On 25 November 2003, the Papua New Guinean government authorized the government-funded total evacuation of the islands, 10 families at a time; the evacuation was expected to be completed by 2007, but access to funding caused numerous delays.

In October 2007 it was announced that the Papua New Guinea government would provide two million kina (US$736,000) to begin the relocation, to be organized by Tulele Peisa of Buka, Bougainville. Five men from the island moved to Bougainville in early 2009 and built some houses and planted crops for their families to follow. There was a plan to bring another 1700 people over the next five years. However, there has been no large-scale evacuation seem set into effect as of November 2011. In 2016, Ursula Rakova's Tulele Peisa expressed its target to relocate half the population before 2020. Tulele Peisa has 85 hectares of land at the main island of the Autonomous Region of Bougainville, to the east of mainland Papua New Guinea, to resettle 35 families. As of 2021, 10 families have been relocated to Tinputz.

In 2007, CNN reported that the Carteret islanders will be the first island community in the world to undergo an organized relocation in response to rising sea levels. The people of the Carteret are being called the world's first environmental refugees.
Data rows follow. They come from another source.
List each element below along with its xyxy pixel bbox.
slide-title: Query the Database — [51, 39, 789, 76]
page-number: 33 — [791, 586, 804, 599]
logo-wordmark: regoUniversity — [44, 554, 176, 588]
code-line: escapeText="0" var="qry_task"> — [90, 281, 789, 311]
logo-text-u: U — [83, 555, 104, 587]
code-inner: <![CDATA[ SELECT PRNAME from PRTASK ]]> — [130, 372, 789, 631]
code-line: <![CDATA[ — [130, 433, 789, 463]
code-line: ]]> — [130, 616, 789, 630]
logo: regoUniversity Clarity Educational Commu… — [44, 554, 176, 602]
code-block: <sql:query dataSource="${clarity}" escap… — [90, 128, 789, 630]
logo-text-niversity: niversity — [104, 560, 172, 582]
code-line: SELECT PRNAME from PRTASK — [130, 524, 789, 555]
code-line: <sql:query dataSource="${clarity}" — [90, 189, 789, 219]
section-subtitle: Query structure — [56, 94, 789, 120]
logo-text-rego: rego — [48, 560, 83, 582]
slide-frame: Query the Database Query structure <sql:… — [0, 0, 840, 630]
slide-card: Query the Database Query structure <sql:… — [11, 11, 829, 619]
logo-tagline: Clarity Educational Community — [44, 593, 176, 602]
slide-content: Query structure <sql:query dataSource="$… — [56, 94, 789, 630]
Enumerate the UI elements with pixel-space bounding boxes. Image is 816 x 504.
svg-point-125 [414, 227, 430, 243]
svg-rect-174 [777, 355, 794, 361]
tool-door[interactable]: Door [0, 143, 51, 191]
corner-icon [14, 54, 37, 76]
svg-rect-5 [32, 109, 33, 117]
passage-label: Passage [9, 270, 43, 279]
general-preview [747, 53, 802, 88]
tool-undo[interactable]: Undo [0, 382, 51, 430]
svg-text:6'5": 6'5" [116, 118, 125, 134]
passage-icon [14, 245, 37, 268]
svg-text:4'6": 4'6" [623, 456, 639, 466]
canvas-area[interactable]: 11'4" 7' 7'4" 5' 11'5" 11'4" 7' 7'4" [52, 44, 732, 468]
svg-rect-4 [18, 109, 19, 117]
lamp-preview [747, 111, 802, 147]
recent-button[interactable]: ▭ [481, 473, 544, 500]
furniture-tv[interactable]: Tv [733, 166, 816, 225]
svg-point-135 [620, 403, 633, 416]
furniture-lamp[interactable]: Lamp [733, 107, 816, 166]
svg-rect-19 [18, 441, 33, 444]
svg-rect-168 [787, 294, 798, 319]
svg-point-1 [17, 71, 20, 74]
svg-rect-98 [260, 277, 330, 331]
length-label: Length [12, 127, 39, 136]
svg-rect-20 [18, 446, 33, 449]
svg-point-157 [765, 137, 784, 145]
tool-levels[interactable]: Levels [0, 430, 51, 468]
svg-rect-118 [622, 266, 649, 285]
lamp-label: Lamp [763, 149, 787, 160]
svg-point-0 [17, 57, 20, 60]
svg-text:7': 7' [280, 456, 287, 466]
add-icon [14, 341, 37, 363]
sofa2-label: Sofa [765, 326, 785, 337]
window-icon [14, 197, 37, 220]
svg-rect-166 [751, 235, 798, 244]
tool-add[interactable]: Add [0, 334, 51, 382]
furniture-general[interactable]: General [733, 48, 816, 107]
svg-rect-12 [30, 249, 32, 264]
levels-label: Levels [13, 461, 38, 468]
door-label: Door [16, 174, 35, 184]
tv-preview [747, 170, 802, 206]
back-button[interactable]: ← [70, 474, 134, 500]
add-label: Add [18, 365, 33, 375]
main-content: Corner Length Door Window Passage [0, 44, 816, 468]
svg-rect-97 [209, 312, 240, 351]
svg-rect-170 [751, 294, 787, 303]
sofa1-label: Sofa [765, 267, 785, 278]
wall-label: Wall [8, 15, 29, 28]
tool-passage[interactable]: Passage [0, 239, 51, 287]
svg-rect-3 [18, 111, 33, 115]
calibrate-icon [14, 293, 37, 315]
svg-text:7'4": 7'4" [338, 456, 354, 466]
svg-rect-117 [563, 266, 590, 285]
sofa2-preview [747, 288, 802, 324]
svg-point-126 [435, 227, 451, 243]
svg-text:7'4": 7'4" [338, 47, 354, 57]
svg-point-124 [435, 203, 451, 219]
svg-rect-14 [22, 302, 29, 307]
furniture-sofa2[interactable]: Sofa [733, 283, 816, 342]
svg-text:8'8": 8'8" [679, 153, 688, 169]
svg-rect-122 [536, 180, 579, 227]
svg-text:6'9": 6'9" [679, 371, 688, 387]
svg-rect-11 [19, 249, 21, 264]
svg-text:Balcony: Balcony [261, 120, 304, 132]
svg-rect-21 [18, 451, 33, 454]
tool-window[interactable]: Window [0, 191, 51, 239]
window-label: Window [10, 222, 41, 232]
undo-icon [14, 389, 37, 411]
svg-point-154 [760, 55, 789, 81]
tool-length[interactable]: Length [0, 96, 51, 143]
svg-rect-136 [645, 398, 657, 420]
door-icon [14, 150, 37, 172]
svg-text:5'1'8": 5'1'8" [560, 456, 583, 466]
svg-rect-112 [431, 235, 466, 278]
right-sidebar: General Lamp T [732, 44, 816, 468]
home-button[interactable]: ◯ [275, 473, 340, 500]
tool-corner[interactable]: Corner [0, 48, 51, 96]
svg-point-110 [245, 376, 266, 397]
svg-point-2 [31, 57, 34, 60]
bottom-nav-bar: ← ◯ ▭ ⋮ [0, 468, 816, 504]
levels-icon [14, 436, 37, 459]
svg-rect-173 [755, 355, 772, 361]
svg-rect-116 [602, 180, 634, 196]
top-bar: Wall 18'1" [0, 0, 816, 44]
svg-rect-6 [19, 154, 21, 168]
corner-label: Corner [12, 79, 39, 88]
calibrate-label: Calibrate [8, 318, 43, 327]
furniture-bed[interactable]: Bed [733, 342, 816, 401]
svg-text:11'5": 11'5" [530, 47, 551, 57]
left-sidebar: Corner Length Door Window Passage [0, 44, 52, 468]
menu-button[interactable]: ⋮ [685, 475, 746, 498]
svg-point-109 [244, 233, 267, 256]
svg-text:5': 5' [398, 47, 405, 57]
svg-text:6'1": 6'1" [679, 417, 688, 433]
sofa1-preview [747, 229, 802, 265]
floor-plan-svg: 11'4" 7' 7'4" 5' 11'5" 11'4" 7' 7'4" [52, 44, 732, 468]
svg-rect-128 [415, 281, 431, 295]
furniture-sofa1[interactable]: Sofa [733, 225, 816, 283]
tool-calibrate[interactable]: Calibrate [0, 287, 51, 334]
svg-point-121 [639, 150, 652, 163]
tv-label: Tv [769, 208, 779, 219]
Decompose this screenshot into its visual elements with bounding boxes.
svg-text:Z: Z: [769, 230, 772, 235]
In 2017 the Finnish Embassy in Canberra, which is involved in an aid project, reported that despite the relocation efforts, there are more people than ever living at the atoll, and the atoll has practically doubled its population.

==Notable people==
The documentary, Sun Come Up, interviews locals, including John Sailik, Ursula Rakova^{[i]}, and Nicholas Hakata, who share how climate change threatens their survival and the painful decision-making process behind their journey to find new land. Ursula Rakova has been a leader in the relocation of her community. She tells the interviewer how people are living on the land but the food growing there is becoming scarce and undependable. She says that if her community does not move off the atoll they will be washed away, and we will ask if we have done enough. She emphasizes that although the Carteret people are being disproportionately impacts, climate change is going to impact everyone soon because the environment is all connected.